La tradición de las danzas clásicas indias facilitan este dilema: sabes que estás preparado/a cuando tu maestro/a, en cuya experiencia confiamos, te dice que lo estás. Solo que nunca van a detenerse las correcciones y las críticas, y entonces revisas diez veces cada foto para asegurarte que cada detalle es correcto, y nunca cuelgas un vídeo porque jamás, jamás va a ser una interpretación perfecta, ¿pero es que tiene que ser perfecta?

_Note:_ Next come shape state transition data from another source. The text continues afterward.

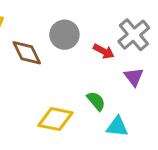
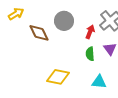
red arrow: (104, 51) -> (90, 32), turned -96
green semicircle: (96, 101) -> (90, 54), moved, turned -144

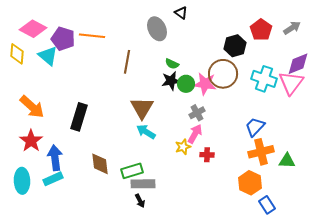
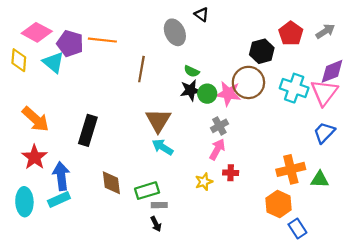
blue trapezoid: (255, 127) -> (324, 133), moved
yellow star: (183, 147) -> (204, 182), moved
gray rectangle: (143, 184) -> (159, 205), size x0.6

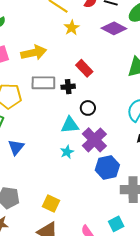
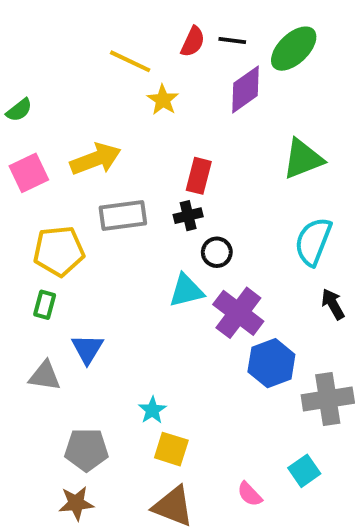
purple diamond: (114, 28) -> (246, 89), turned -55
red rectangle: (84, 68) -> (199, 176), turned 66
black cross: (68, 87) -> (188, 216), moved
cyan star: (67, 152) -> (152, 410), moved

Tengo varias amigas bailarinas que acostumbran a anunciar sus eventos con fotos suyas de espaldas por timidez. Conozco también muchísimas bailarinas que redactan sus curriculums incluyendo valoraciones subjetivas tremendamente exageradas, o que se acercan mucho a ser relatos de fantasía. Tenemos que encontrar una forma de dar a conocer a nuestro trabajo de forma honesta.

Cuando estudiaba arqueología de Asia meridional en la universidad me enseñaron la oposición entre el arte clásico griego, en el que la autoría era de vital importancia, y el arte clásico indio, en el que carece absolutamente de ella. Entiendo que debo ser un medio para encarnar la belleza del Odissi lo mejor que pueda y con la mayor dignidad posible (haya un público o no, lo cual me hace pensar en el célebre refrán sobre si un árbol hace ruido al caer si no hay nadie para escucharlo). Yo soy una herramienta para el Odissi, no el Odissi una herramienta para mostrarme a mí.

El ego de los demás y el mio propio me ha hecho mucho daño en mi experiencia en la danza. Intentemos ser justos: valorar nuestro trabajo con la humildad de quien comprende que somos un granito de arena en una montaña. Nos precede una tradición milenaria.

Dicho así tan bonito llega el momento de ¿cuántas fotos de mí mismo/a hacen demasiadas fotos? ¿cuántos vídeos hacen demasiados vídeos? ¿puedo asegurar que mis clases o actuaciones van a ser una experiencia maravillosa? Mi maestra solía decir que hay que trabajar muy duro, ser la mejor y esperar, y consideraba humillante enviar curriculums y solicitar actuaciones. Definitivamente es cierto que hay que trabajar, y si tu objetivo con el arte es el arte en sí mismo, todo perfecto, pero profesionalizar la vida artística implica compartir ese trabajo. Sólo eso, sencillo: me llamo Fátima, estudio y enseño Odissi, que es el amor de mi vida. Tengo mucho que aprender. Y esto es lo que he aprendido hasta ahora.